Genevieve shrugged. “I don’t know. Answers.”
“How? Surely the Black Ops team that infiltrated the cult would have destroyed everything.”
“That’s just it.”
“What?”
“After the US Defense Department sanctioned the death of every member of the ancient Russian cult, it was determined to leave their prehistoric lab untouched, until they deciphered the meanings of the various pictographs.”
Tom arched an eyebrow. “They left everything there for someone else to find and one day attempt to rebuild?”
She shook her head. “No.
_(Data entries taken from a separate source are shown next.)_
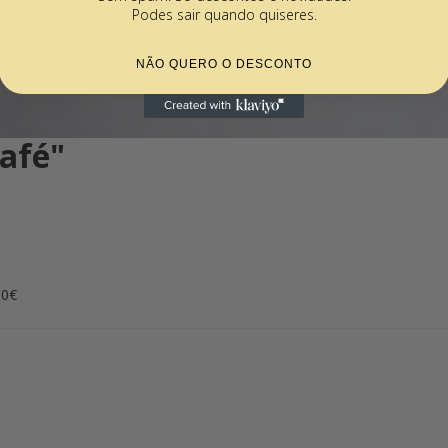
Podes sair quando quiseres.
NÃO QUERO O DESCONTO
afé"
00€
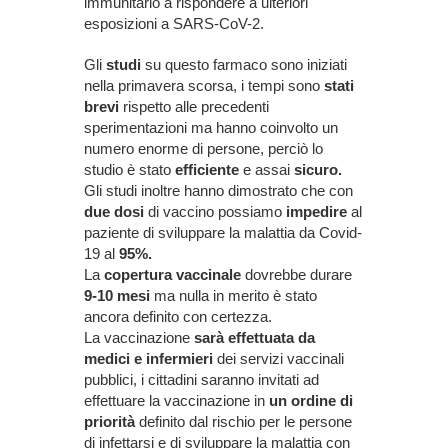
immunitario a rispondere a ulteriori
esposizioni a SARS-CoV-2.
Gli
studi
su questo farmaco sono iniziati
nella primavera scorsa, i tempi sono
stati
brevi
rispetto alle precedenti
sperimentazioni ma hanno coinvolto un
numero enorme di persone, perciò lo
studio è stato
efficiente
e assai
sicuro.
Gli studi inoltre hanno dimostrato che con
due dosi
di vaccino possiamo
impedire
al
paziente di sviluppare la malattia da Covid-
19 al
95%.
La
copertura vaccinale
dovrebbe durare
9-10 mesi
ma nulla in merito è stato
ancora definito con certezza.
La vaccinazione
sarà effettuata da
medici e infermieri
dei servizi vaccinali
pubblici, i cittadini saranno invitati ad
effettuare la vaccinazione in
un ordine di
priorità
definito dal rischio per le persone
di infettarsi e di sviluppare la malattia con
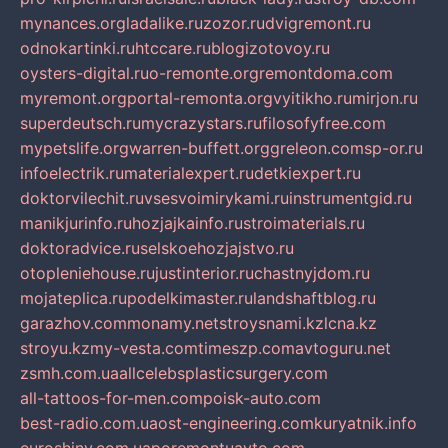
mynances.org
ladalike.ru
zozor.ru
dvigremont.ru
odnokartinki.ru
htccare.ru
blogizotovoy.ru
oysters-digital.ru
o-remonte.org
remontdoma.com
myremont.org
portal-remonta.org
vyitikho.ru
mirjon.ru
superdeutsch.ru
mycrazystars.ru
filosofyfree.com
mypetslife.org
warren-buffett.org
greleon.com
sp-or.ru
infoelectrik.ru
materialexpert.ru
detkiexpert.ru
doktorvilechit.ru
vsesvoimirykami.ru
instrumentgid.ru
manikjurinfo.ru
hozjajkainfo.ru
stroimaterials.ru
doktoradvice.ru
selskoehozjajstvo.ru
otopleniehouse.ru
justinterior.ru
chastnyjdom.ru
mojateplica.ru
podelkimaster.ru
landshaftblog.ru
garazhov.com
monamy.net
stroysnami.kz
lcna.kz
stroyu.kz
my-vesta.com
timeszp.com
avtoguru.net
zsmh.com.ua
allcelebsplasticsurgery.com
all-tattoos-for-men.com
poisk-auto.com
best-radio.com.ua
ost-engineering.com
kuryatnik.info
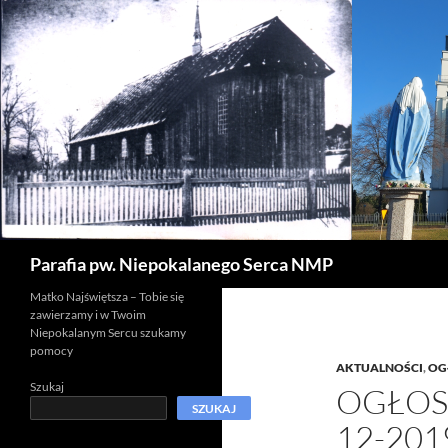
Szukaj
Parafia pw. Niepokalanego Serca NMP
Matko Najświętsza – Tobie się
zawierzamy i w Twoim
Niepokalanym Sercu szukamy
pomocy
AKTUALNOŚCI
,
OG
Szukaj
OGŁOSZ
SZUKAJ
12-201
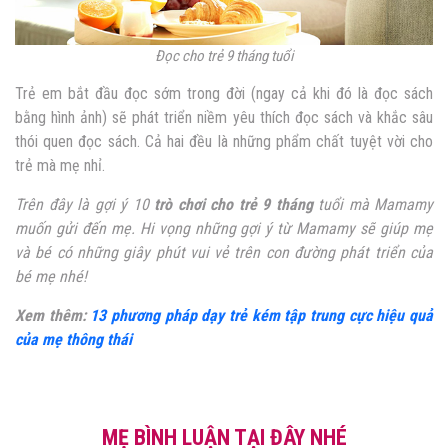
Đọc cho trẻ 9 tháng tuổi
Trẻ em bắt đầu đọc sớm trong đời (ngay cả khi đó là đọc sách
bằng hình ảnh) sẽ phát triển niềm yêu thích đọc sách và khắc sâu
thói quen đọc sách. Cả hai đều là những phẩm chất tuyệt vời cho
trẻ mà mẹ nhỉ.
Trên đây là gợi ý 10
trò chơi cho trẻ 9 tháng
tuổi mà Mamamy
muốn gửi đến mẹ. Hi vọng những gợi ý từ Mamamy sẽ giúp mẹ
và bé có những giây phút vui vẻ trên con đường phát triển của
bé mẹ nhé!
Xem thêm:
13 phương pháp dạy trẻ kém tập trung cực hiệu quả
của mẹ thông thái
MẸ BÌNH LUẬN TẠI ĐÂY NHÉ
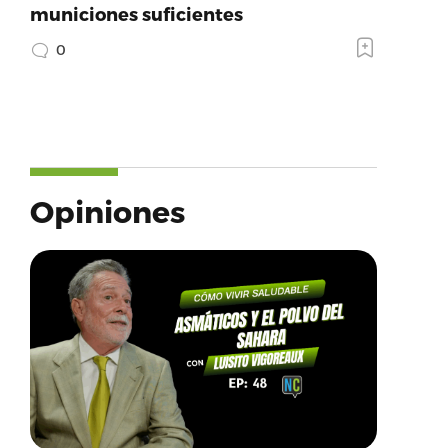
municiones suficientes
0
Opiniones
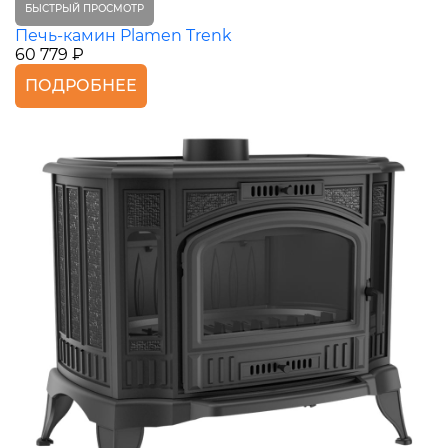
БЫСТРЫЙ ПРОСМОТР
Печь-камин Plamen Trenk
60 779 ₽
ПОДРОБНЕЕ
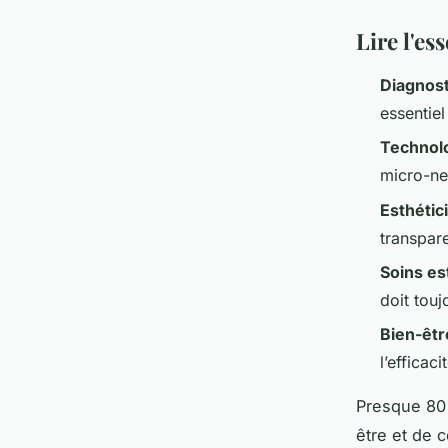
Lire l'es
Diagnost
essentiel
Technolo
micro-nee
Esthétic
transpare
Soins es
doit touj
Bien-êtr
l’efficac
Presque 80 
être et de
According to the Defense Department’s archives, they were concerned that the completed Phoenix Plague had escaped and only the information stored within the ancient pictographs might reveal its antidote.”
Tom opened the side door and stepped out. Genevieve followed him and slid the side storage compartment open. Above, the rotor blades slowed and whirred toward their eventual silence.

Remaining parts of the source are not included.